### Instructions for the task
What are the lines from the one with "ARHAISM - антикварный магазин" through the end of the records below, written out exactly and without the pictures?

[Dataset items]

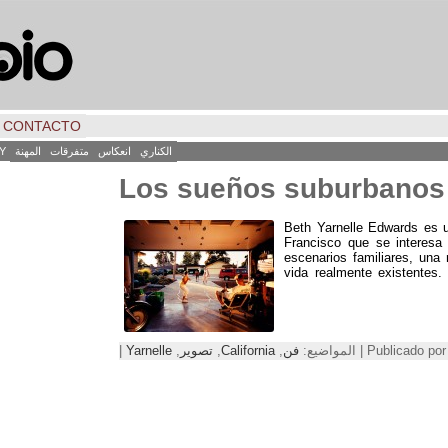
CONTACTO
الكناري
انعكاس
متفرقات
المهنة
Y
Los sueños suburbanos 
Beth Yarnelle Edwards es u
Francisco que se interesa
escenarios familiares
,
una 
vida realmente existentes
Publ | المواضيع:
فن
,
California
,
تصوير
,
Yarnelle
|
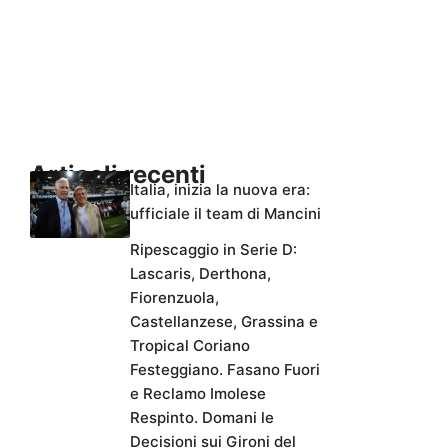
Articoli recenti
Italia, inizia la nuova era:
ufficiale il team di Mancini
Ripescaggio in Serie D:
Lascaris, Derthona,
Fiorenzuola,
Castellanzese, Grassina e
Tropical Coriano
Festeggiano. Fasano Fuori
e Reclamo Imolese
Respinto. Domani le
Decisioni sui Gironi del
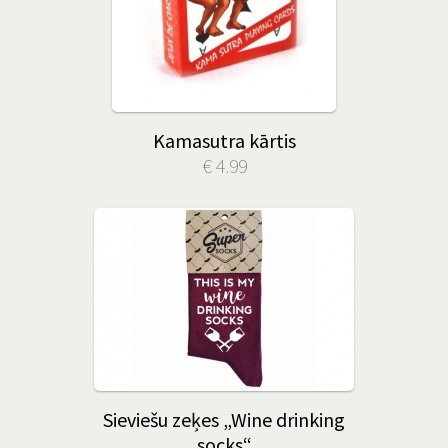
Kamasutra kārtis
€ 4.99
Sieviešu zeķes „Wine drinking
socks“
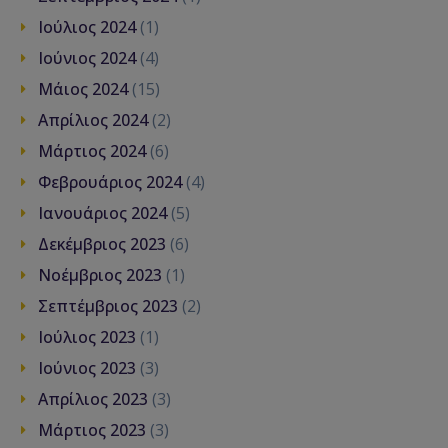
Ιούλιος 2024
(1)
Ιούνιος 2024
(4)
Μάιος 2024
(15)
Απρίλιος 2024
(2)
Μάρτιος 2024
(6)
Φεβρουάριος 2024
(4)
Ιανουάριος 2024
(5)
Δεκέμβριος 2023
(6)
Νοέμβριος 2023
(1)
Σεπτέμβριος 2023
(2)
Ιούλιος 2023
(1)
Ιούνιος 2023
(3)
Απρίλιος 2023
(3)
Μάρτιος 2023
(3)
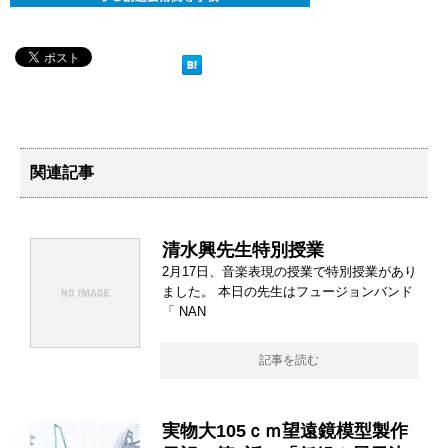
関連記事
清水興先生特別授業
2月17日、音楽表現の授業で特別授業があり
ました。 本日の先生はフュージョンバンド
「 NAN
記事を読む
実物大105ｃｍ望遠鏡模型製作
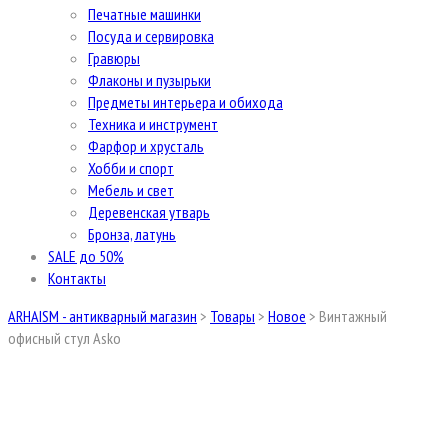
Печатные машинки
Посуда и сервировка
Гравюры
Флаконы и пузырьки
Предметы интерьера и обихода
Техника и инструмент
Фарфор и хрусталь
Хобби и спорт
Мебель и свет
Деревенская утварь
Бронза, латунь
SALE до 50%
Контакты
ARHAISM - антикварный магазин
>
Товары
>
Новое
>
Винтажный
офисный стул Asko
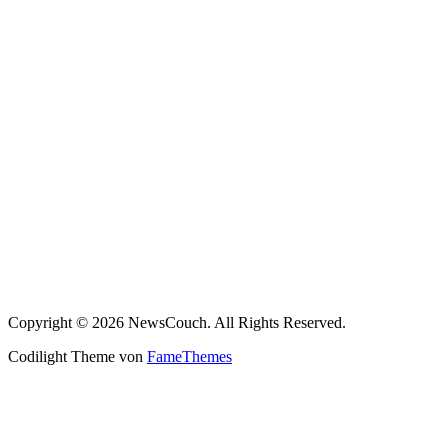
Copyright © 2026 NewsCouch. All Rights Reserved.
Codilight Theme von
FameThemes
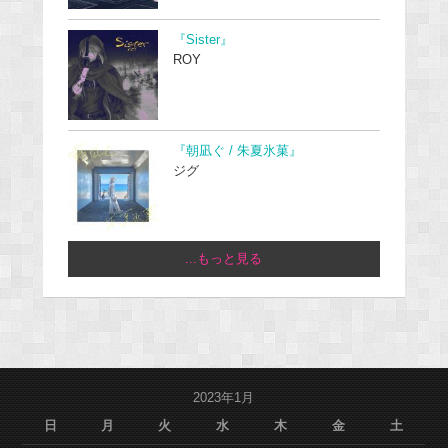
『Sister』
ROY
『朝凪ぐ / 朱夏氷菓』
ジグ
...もっと見る
2023年1月
日
月
火
水
木
金
土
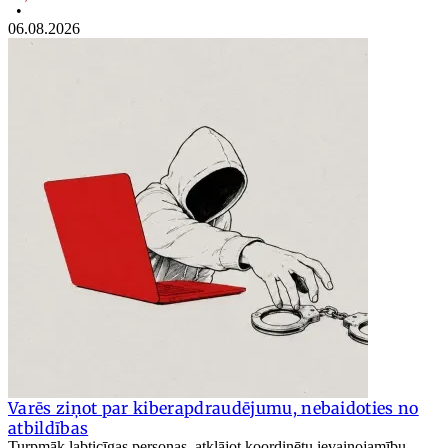
•
06.08.2026
Varēs ziņot par kiberapdraudējumu, nebaidoties no
atbildības
Turpmāk labticīgas personas, atklājot koordinētu ievainojamību,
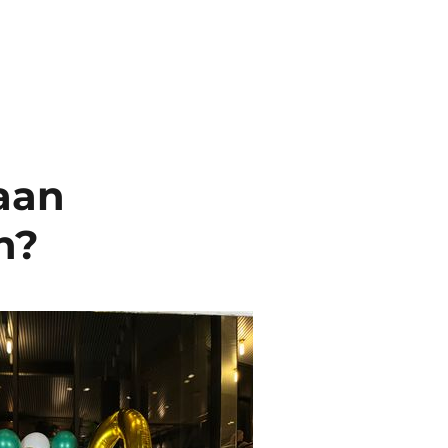
aan
n?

### Response
ARHAISM - антикварный магазин
>
Товары
>
Новое
>
Винтажный
офисный стул Asko
Copyright © 2026 NewsCouch. All Rights Reserved.
Codilight Theme von
FameThemes
『Sister』
ROY
『朝凪ぐ / 朱夏氷菓』
ジグ
...もっと見る
2023年1月
日
月
火
水
木
金
土
•
06.08.2026
Varēs ziņot par kiberapdraudējumu, nebaidoties no
atbildības
Turpmāk labticīgas personas, atklājot koordinētu ievainojamību,
aan
n?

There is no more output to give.